Individuals, nonprofits, businesses, immigrants, and contractors targeted by federal enforcement gain comprehensive new First Amendment protections and remedies — clearer definitions of protected speech, an explicit cause of action, access to injunctions, damages, and recoverable attorneys' fees and costs.
People accused in government enforcement actions can test government motives earlier and more effectively through expedited discovery, court review (including in camera/ex parte where necessary), and a shifted evidentiary burden that requires the Government to show by clear and convincing evidence that enforcement was not substantially motivated by protected speech.
The bill strengthens government accountability and limits executive overreach by affirming First Amendment protections, restricting unilateral labeling of groups as domestic terrorists by the President, and creating a definitional framework to identify retaliatory government enforcement.
Taxpayers and federal agencies will likely face substantially higher litigation and administrative costs — more lawsuits, expanded discovery, frequent in‑camera reviews, potentially large fee awards and damage judgments, and increased defensive spending by the Government.
Legitimate law-enforcement, regulatory, and national-security investigations may be constrained or chilled: higher evidentiary burdens, broader protected-speech definitions, and fear of fee exposure or personal liability could make agencies more cautious and reduce effective enforcement against wrongdoing or threats.
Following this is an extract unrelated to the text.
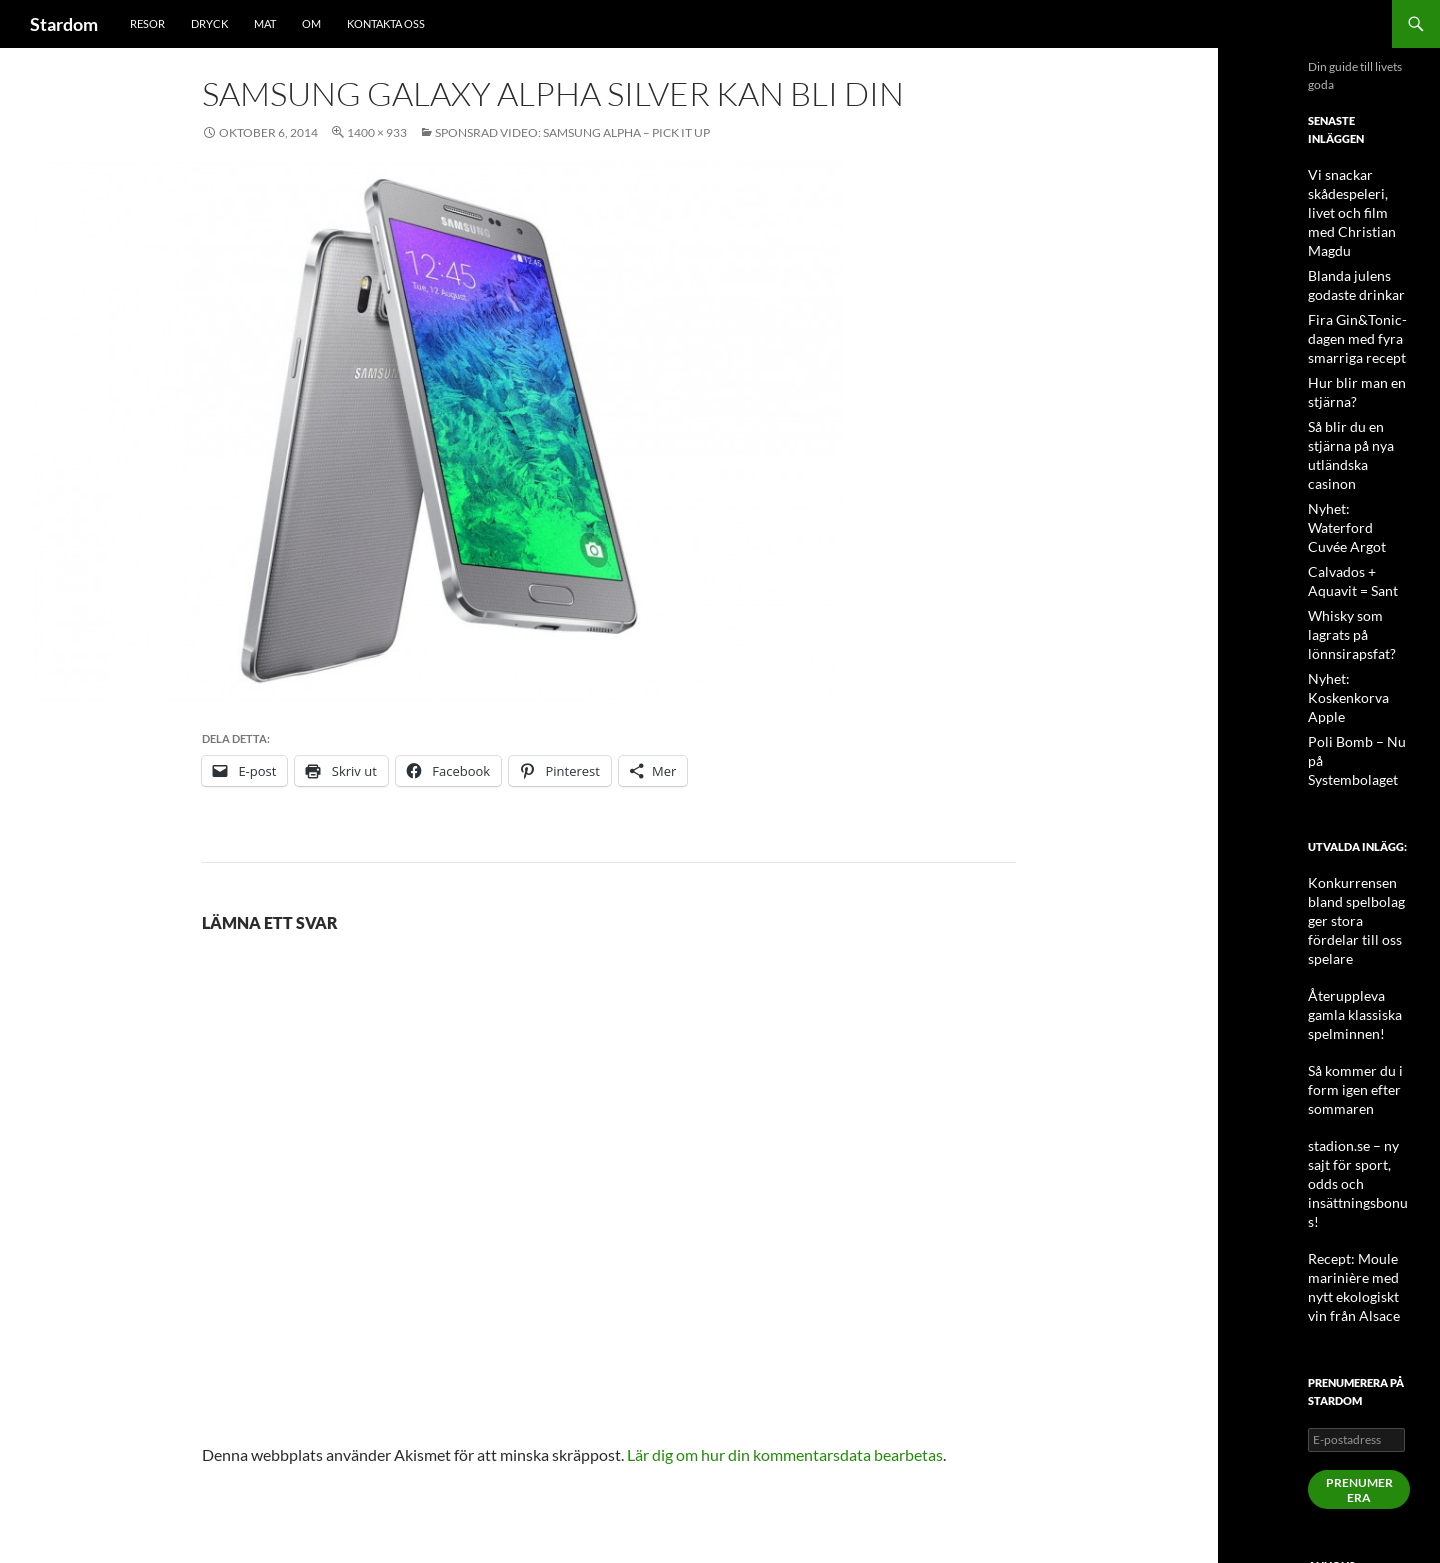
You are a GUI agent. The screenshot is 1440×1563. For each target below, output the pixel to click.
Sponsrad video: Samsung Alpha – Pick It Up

Federal officials face increased personal liability and reduced immunity, which may deter aggressive but lawful enforcement, complicate personnel decisions, and increase the frequency of suits targeting individual officers.
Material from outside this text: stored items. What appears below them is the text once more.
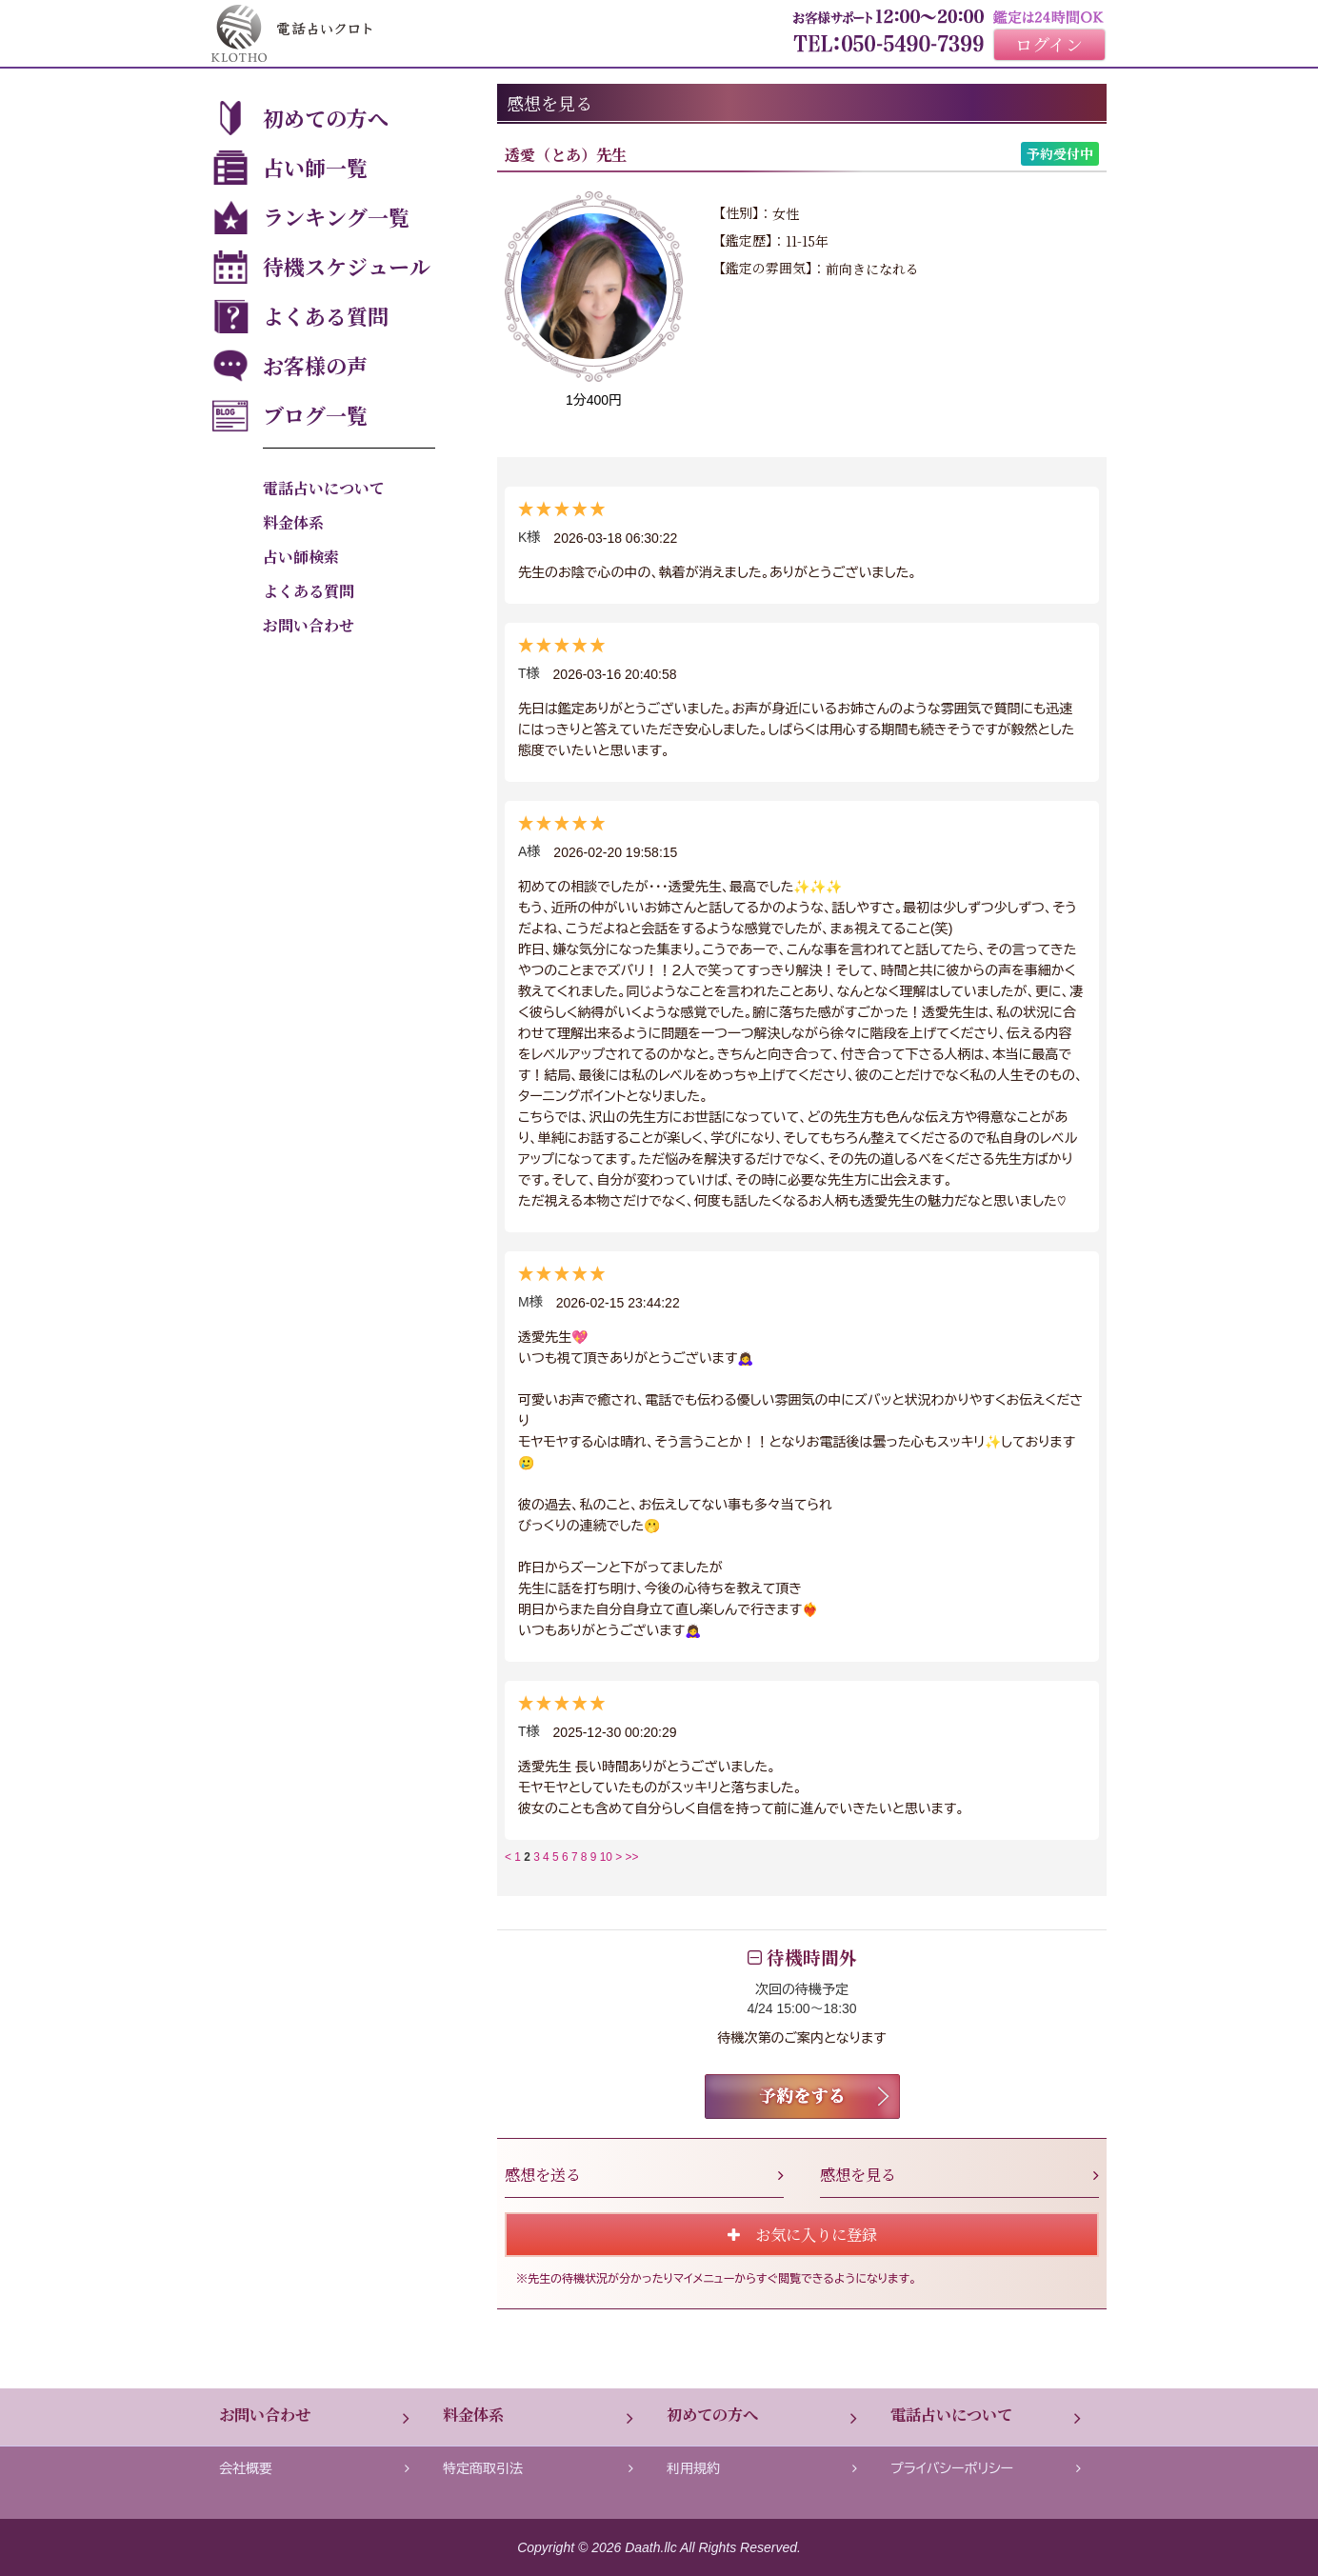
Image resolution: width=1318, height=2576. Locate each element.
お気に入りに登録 (802, 2234)
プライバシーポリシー (985, 2468)
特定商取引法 (538, 2468)
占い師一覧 (315, 167)
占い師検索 (301, 557)
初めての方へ (326, 117)
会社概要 (314, 2468)
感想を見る (959, 2174)
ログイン (1049, 43)
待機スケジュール (346, 266)
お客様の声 (315, 365)
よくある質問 (326, 315)
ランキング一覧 (336, 216)
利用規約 (762, 2468)
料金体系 (293, 522)
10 (606, 1857)
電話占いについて (324, 488)
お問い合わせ (308, 625)
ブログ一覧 (315, 414)
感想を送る (644, 2174)
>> (632, 1857)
Based on analysis of 11 sections of legislative text.
Limits federal enforcement when substantially motivated by protected speech, requires DOJ reporting to Congress, and creates private causes of action, damages, fee awards, and a spending ban for such actions.
Requires the Department of Justice (including the FBI and U.S. Attorney offices) to give Congress regular, detailed reports and prompt notices about criminal investigations and prosecutions that are subject to DOJ approval rules or are deemed sensitive. Bars federal officials from using investigative, regulatory, or enforcement powers when those actions are substantially motivated by constitutionally protected speech or participation, and creates new private lawsuits, expedited discovery, damage remedies, fee awards, and a prohibition on spending for such politically motivated enforcement. Gives defendants an affirmative path to obtain discovery into the Government’s motives, shifts the burden to the Government to prove enforcement was not politically motivated, allows injunctions (including against IRS collection in certain cases), limits official immunity and federal indemnification, and authorizes attorney-fee awards where Government action was substantially motivated by protected speech.